Historic farmhouses are now very much sought after and for anyone wishing to own a property rich in history and character; they represent good opportunities for purchase, even more so, if they have outbuildings and or land attached.

Personally, when undertaking a survey of an old farmhouse it is like entering into Aladdin’s cave, you are never certain what you are going to find. More often than not a thorough survey may reveal the origins of the property go back much further than the initial appearance of the property may suggest. This is best illustrated by reference to the survey of a historic farmhouse near Norwich where a date plaque proudly displayed a date of 1805. More detailed investigation of the property revealed the brick facades were hiding a timber frame structure, which is probably, in parts, 250 years earlier.

In the late eighteenth and early part of the nineteenth centuries, it was popular to re-fashion farmhouses and to build new facades reflecting the styles in fashion at the time. Often farm buildings would form part of a larger estate with the owner experimenting with tenanted farmhouses before engaging an architect to rebuild or construct the main principal house.

On a number of occasions, my surveys have revealed timber frame walls from an earlier construction with the walls having been covered for centuries within the refashioned and extended farmhouse. Most clients are delighted to open these up and to make a feature of the timber framing which is a most unexpected feature in a property which otherwise is considered to be of stone or brick built.

Historic farmhouses display significant clues about life on a farm through the centuries with the buildings having been vastly altered over the centuries to cater for changes in society and also agricultural operations. Sometimes the construction used can also reflect certain influences such as continental construction methods and this can be seen in Eastern and Northern Counties particularly with the method of bonding used on the main brick walls.

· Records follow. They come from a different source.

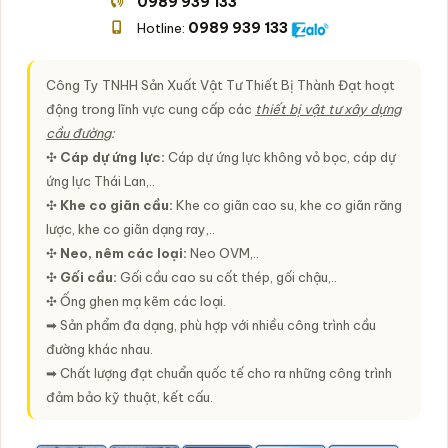
0989 939 133
0989 939 133
Hotline:
Công Ty TNHH Sản Xuất Vật Tư Thiết Bị Thành Đạt hoạt
động trong lĩnh vực cung cấp các
thiết bị vật tư xây dựng
cầu đường
:
✣
Cáp dự ứng lực:
Cáp dự ứng lực không vỏ bọc, cáp dự
ứng lực Thái Lan,..
✣
Khe co giãn cầu:
Khe co giãn cao su, khe co giãn răng
lược, khe co giãn dạng ray,..
✣
Neo, nêm các loại:
Neo OVM,..
✣
Gối cầu:
Gối cầu cao su cốt thép, gối chậu,..
✣ Ống ghen mạ kẽm các loại.
➡ Sản phẩm đa dạng, phù hợp với nhiều công trình cầu
đường khác nhau.
➡ Chất lượng đạt chuẩn quốc tế cho ra những công trình
đảm bảo kỹ thuật, kết cấu.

The purchase of historic farms can provide an opportunity to convert redundant outbuildings into additional living accommodation subject to consent. Sometimes this process can be difficult if the building is listed or the local planning authority require a "statement of significance" following the publication in March by English Heritage "Planning Policy Statement 5 - Planning for the Historic Environment".

By undertaking full historic building surveys on farmhouses I'm able to provide clients with useful information that could assist in terms of future applications for alterations. Farmhouses and to certain extent outbuildings often display significant modifications having taken place over the years to accommodate a host of changing circumstances and therefore I find it ironic that many local authorities adopt a stance of advocating minimum intervention now that the agricultural use has ceased. Taking into account wider policies I'm able to advise clients find the optimum alternative use for these buildings.